Conservatives often prove to be their own worst enemy in the arena in free speech.

Bloomberg contributor Francis Wilkinson takes a look at what this means on college campuses, especially in the context of “epistemic closure”.

Kevin Hassett of the American Enterprise Institute did some data collection in the Los Angeles Times:

“I looked at commencement and other announced graduation event speakers for 2012 and 2013 from the top 100 universities and top 50 liberal arts colleges (according to the U.S. News & World Report rankings).”

All told, he wrote, “there were only three identifiably conservative speakers at the top 50 colleges and 12 at the top 100 universities, compared with a total of 69 identifiably liberal speakers.”

Like conservatives before him, Hassett concludes that liberal arts colleges are “hostile territory.” One of his case studies is especially convincing. Robert Zoellick, the U.S. Trade Representative and a deputy secretary of state for President George W. Bush, who later served as president of the World Bank, withdrew from a scheduled commencement speech at his alma mater, Swarthmore College, after students objected to his association with the Bush administration. As Hassett wrote:

“If Zoellick, a moderate gentleman with an impressive record promoting women’s rights as president of the World Bank, can’t speak on a college campus, no Republican can.”

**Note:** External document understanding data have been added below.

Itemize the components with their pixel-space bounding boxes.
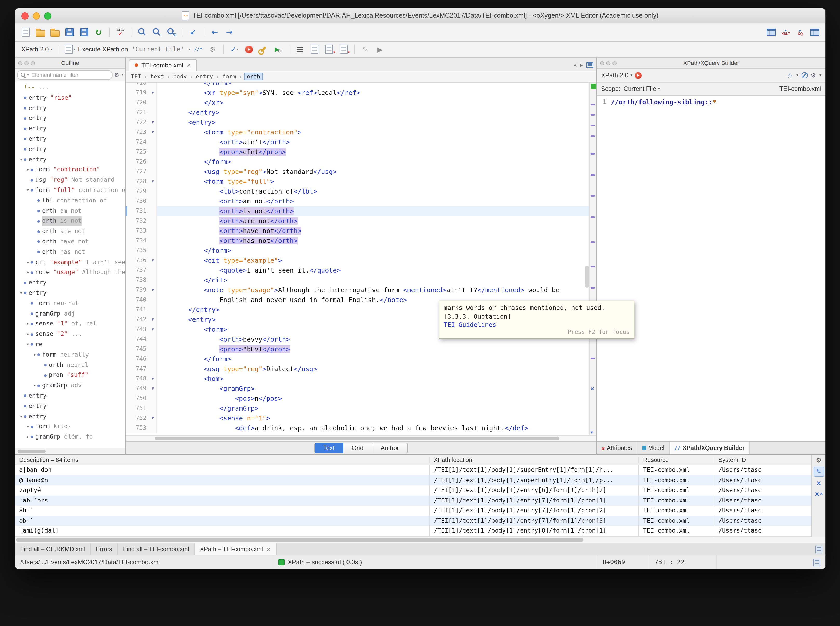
highlight-mark[interactable] bbox=[590, 114, 595, 116]
outline-item-orth[interactable]: orth is not bbox=[15, 216, 125, 227]
highlight-mark[interactable] bbox=[590, 125, 595, 127]
result-row[interactable]: zaptyé/TEI[1]/text[1]/body[1]/entry[6]/f… bbox=[15, 485, 826, 495]
minimize-window-button[interactable] bbox=[33, 13, 40, 20]
open-file-button[interactable] bbox=[34, 27, 47, 38]
code-line-752[interactable]: 752▾ <sense n="1"> bbox=[126, 413, 590, 423]
results-hscrollbar[interactable] bbox=[15, 536, 826, 543]
results-edit-button[interactable]: ✎ bbox=[813, 466, 824, 476]
bottom-tab-3[interactable]: Find all – TEI-combo.xml bbox=[118, 543, 195, 555]
outline-item-form[interactable]: ▸form kilo- bbox=[15, 422, 125, 432]
collapse-arrow-icon[interactable]: ▾ bbox=[25, 185, 31, 196]
fold-marker-icon[interactable]: ▾ bbox=[149, 413, 157, 423]
highlight-mark[interactable] bbox=[590, 174, 595, 176]
outline-item-orth[interactable]: orth are not bbox=[15, 226, 125, 237]
code-line-732[interactable]: 732 <orth>are not</orth> bbox=[126, 216, 590, 226]
result-row[interactable]: əb-`/TEI[1]/text[1]/body[1]/entry[7]/for… bbox=[15, 516, 826, 526]
xpath-expression-editor[interactable]: 1 //orth/following-sibling::* bbox=[597, 95, 826, 441]
goto-last-edit-button[interactable]: ↙ bbox=[187, 27, 199, 38]
fold-marker-icon[interactable]: ▾ bbox=[149, 127, 157, 137]
element-filter-input[interactable] bbox=[30, 71, 109, 78]
highlight-mark[interactable] bbox=[590, 287, 595, 289]
expand-arrow-icon[interactable]: ▸ bbox=[32, 380, 38, 391]
ruler-chevron-icon[interactable]: ▾ bbox=[590, 430, 593, 435]
result-row[interactable]: 'äb-`ərs/TEI[1]/text[1]/body[1]/entry[7]… bbox=[15, 495, 826, 505]
outline-header[interactable]: Outline bbox=[15, 58, 125, 69]
code-line-725[interactable]: 725 <pron>eInt</pron> bbox=[126, 147, 590, 157]
fold-marker-icon[interactable]: ▾ bbox=[149, 374, 157, 383]
code-line-718[interactable]: 718 </form> bbox=[126, 83, 590, 88]
xpath-target-select[interactable]: 'Current File' bbox=[130, 46, 186, 53]
configure-transformation-button[interactable] bbox=[257, 44, 270, 55]
view-button-author[interactable]: Author bbox=[372, 443, 408, 453]
code-line-735[interactable]: 735 </form> bbox=[126, 246, 590, 255]
code-area[interactable]: 718 </form>719▾ <xr type="syn">SYN. see … bbox=[126, 83, 597, 435]
outline-item-sense[interactable]: ▸sense "2" ... bbox=[15, 329, 125, 340]
scrollbar-thumb[interactable] bbox=[16, 538, 583, 542]
highlight-mark[interactable] bbox=[590, 196, 595, 197]
error-mark-icon[interactable]: × bbox=[590, 386, 595, 391]
overview-ruler[interactable]: × ▾ bbox=[589, 83, 597, 435]
debug-xquery-button[interactable]: ▸XQ bbox=[794, 27, 807, 38]
outline-item-form[interactable]: ▸form "contraction" bbox=[15, 165, 125, 175]
xpath-history-button[interactable]: ▾ bbox=[63, 44, 76, 55]
validate-button[interactable]: ✓▾ bbox=[228, 44, 241, 55]
results-settings-button[interactable]: ⚙ bbox=[814, 456, 824, 465]
highlight-mark[interactable] bbox=[590, 357, 595, 359]
fold-marker-icon[interactable]: ▾ bbox=[149, 117, 157, 127]
code-line-730[interactable]: 730 <orth>am not</orth> bbox=[126, 196, 590, 206]
code-line-723[interactable]: 723▾ <form type="contraction"> bbox=[126, 127, 590, 137]
editor-vscrollbar-thumb[interactable] bbox=[585, 266, 589, 288]
code-line-734[interactable]: 734 <orth>has not</orth> bbox=[126, 236, 590, 246]
code-line-738[interactable]: 738 </cit> bbox=[126, 275, 590, 285]
outline-item-entry[interactable]: ▾entry bbox=[15, 412, 125, 422]
code-line-749[interactable]: 749▾ <gramGrp> bbox=[126, 383, 590, 393]
tab-list-icon[interactable] bbox=[587, 62, 593, 68]
code-line-722[interactable]: 722▾ <entry> bbox=[126, 117, 590, 127]
code-line-721[interactable]: 721 </entry> bbox=[126, 108, 590, 117]
back-button[interactable]: ← bbox=[208, 27, 221, 38]
outline-item-sense[interactable]: ▸sense "1" of, rel bbox=[15, 319, 125, 329]
code-line-731[interactable]: 731 <orth>is not</orth> bbox=[126, 206, 590, 216]
outline-item-note[interactable]: ▸note "usage" Although the interrogative… bbox=[15, 268, 125, 278]
reload-button[interactable]: ↻ bbox=[92, 27, 105, 38]
outline-settings-button[interactable]: ⚙ bbox=[114, 71, 119, 78]
expand-arrow-icon[interactable]: ▸ bbox=[25, 422, 31, 432]
apply-xslt-button[interactable]: * bbox=[337, 44, 350, 55]
apply-transformation-button[interactable]: ▶ bbox=[243, 44, 256, 55]
bottom-tab-1[interactable]: Find all – GE.RKMD.xml bbox=[15, 543, 91, 555]
xpath-builder-settings-button[interactable]: ⚙ bbox=[811, 72, 816, 79]
code-line-751[interactable]: 751 </gramGrp> bbox=[126, 403, 590, 413]
outline-item-lbl[interactable]: lbl contraction of bbox=[15, 196, 125, 206]
save-button[interactable] bbox=[63, 27, 76, 38]
outline-item-entry[interactable]: entry bbox=[15, 401, 125, 412]
column-resource[interactable]: Resource bbox=[639, 457, 714, 463]
code-line-747[interactable]: 747 <usg type="reg">Dialect</usg> bbox=[126, 364, 590, 374]
expand-arrow-icon[interactable]: ▸ bbox=[25, 165, 31, 175]
collapse-arrow-icon[interactable]: ▾ bbox=[18, 288, 24, 299]
fold-marker-icon[interactable]: ▾ bbox=[149, 383, 157, 393]
outline-item-orth[interactable]: orth have not bbox=[15, 237, 125, 247]
fold-marker-icon[interactable]: ▾ bbox=[149, 324, 157, 334]
outline-item-entry[interactable]: ▾entry bbox=[15, 155, 125, 165]
editor-hscrollbar[interactable] bbox=[126, 435, 597, 441]
new-document-button[interactable] bbox=[19, 27, 32, 38]
favorites-star-icon[interactable]: ☆ bbox=[787, 71, 793, 79]
outline-item-entry[interactable]: entry bbox=[15, 124, 125, 134]
memo-icon[interactable] bbox=[815, 545, 822, 553]
associate-schema-button[interactable]: * bbox=[323, 44, 336, 55]
debug-xslt-button[interactable]: ▸XSLT bbox=[779, 27, 792, 38]
breadcrumb-item-entry[interactable]: entry bbox=[195, 73, 214, 80]
code-line-753[interactable]: 753 <def>a drink, esp. an alcoholic one;… bbox=[126, 423, 590, 433]
breadcrumb-item-text[interactable]: text bbox=[149, 73, 165, 80]
outline-item-entry[interactable]: entry bbox=[15, 113, 125, 124]
xpath-update-button[interactable]: //* bbox=[192, 44, 205, 55]
search-button[interactable] bbox=[136, 27, 149, 38]
execute-xpath-button[interactable]: ▶ bbox=[635, 72, 642, 79]
save-all-button[interactable] bbox=[77, 27, 90, 38]
outline-item-[interactable]: !-- ... bbox=[15, 83, 125, 93]
expand-arrow-icon[interactable]: ▸ bbox=[25, 257, 31, 268]
open-url-button[interactable] bbox=[48, 27, 61, 38]
outline-item-pron[interactable]: pron "suff" bbox=[15, 370, 125, 381]
outline-item-cit[interactable]: ▸cit "example" I ain't seen it. bbox=[15, 257, 125, 268]
view-button-grid[interactable]: Grid bbox=[343, 443, 372, 453]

If liberal colleges can’t tolerate the likes of Zoellick, they really do have a problem. But the overall numbers may be due to another factor beyond rude liberal students plugging their ears: It keeps getting harder to find conservatives worth listening to.

In the past couple years there has been much blogosphere discussion of “epistemic closure” on the right — the phenomenon of conservative media, politicians and intellectuals forming a closed information loop in which they more or less tell one another what they like to hear.

The resistance of liberal campuses to inviting conservative speakers confirms the phenomenon isn’t purely a product of the right. Yet in Washington and on the Internet, it overwhelmingly is. (The obvious caveat: Conservatives like Ross Douthat and Ramesh Ponnuru continue to rise above the dreary mean, though it must get pretty exhausting for their small, hardy band to hold up the entire side.)